En el Evangelio (Mc 2,18-22) los discípulos son criticados porque no ayunaban. El Señor explica que «nadie echa un remiendo de paño sin remojar a un manto pasado; porque la pieza tira del manto (…) y deja un roto peor. Nadie echa vino nuevo en odres viejos; porque el vino revienta los odres, y se pierden el vino y los odres; a vino nuevo, odres nuevos». La novedad de la Palabra del Señor –porque la Palabra del Señor siempre es nueva– nos lleva adelante, vence siempre, es mejor que todo. Vence la idolatría, vence la soberbia y vence esa actitud de estar demasiado seguros de sí mismos, no por la Palabra del Señor sino por las ideologías que me he construido en torno a la Palabra del Señor.
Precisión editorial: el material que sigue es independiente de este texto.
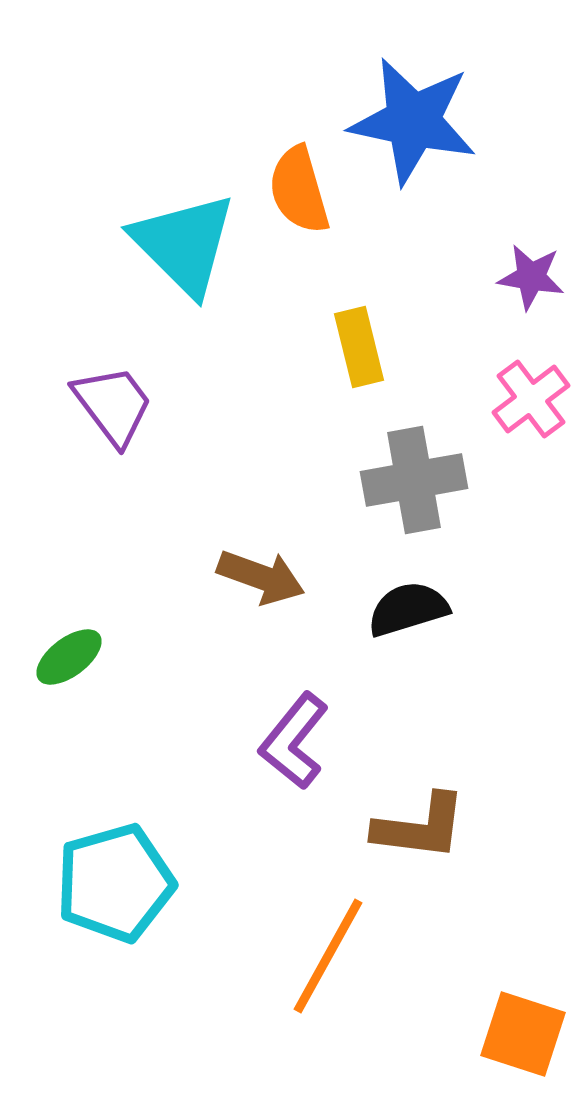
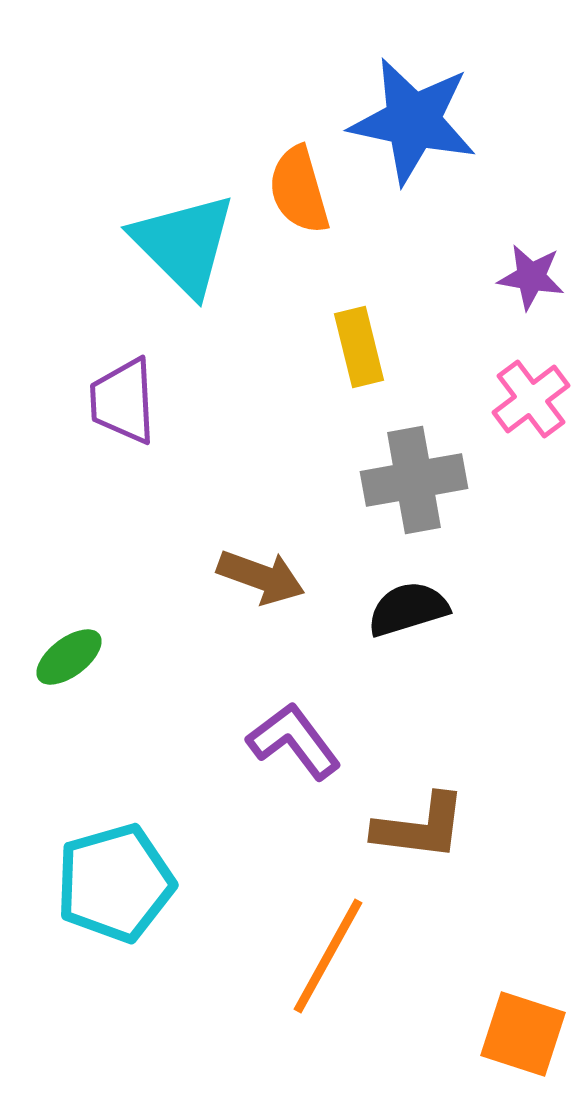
purple trapezoid: moved 10 px right, 4 px up; rotated 146 degrees counterclockwise
purple L-shape: rotated 104 degrees clockwise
Hay una frase de Jesús (Mt 9,13) muy buena que explica todo esto y que viene de Dios, sacada del Antiguo Testamento: «Misericordia quiero y no sacrificio» (Os 6,6).
Ser un buen cristiano significa entonces ser dócil a la Palabra del Señor, escuchar lo que el Señor dice sobre la justicia, sobre la caridad, sobre el perdón, sobre la misericordia, y no ser incoherentes en la vida, usando una ideología para poder ir adelante. Es verdad que la Palabra del Señor a veces nos pone en apuros, pero también el diablo hace lo mismo, engañándonos. Ser cristiano es pues ser libres, mediante la confianza en Dios.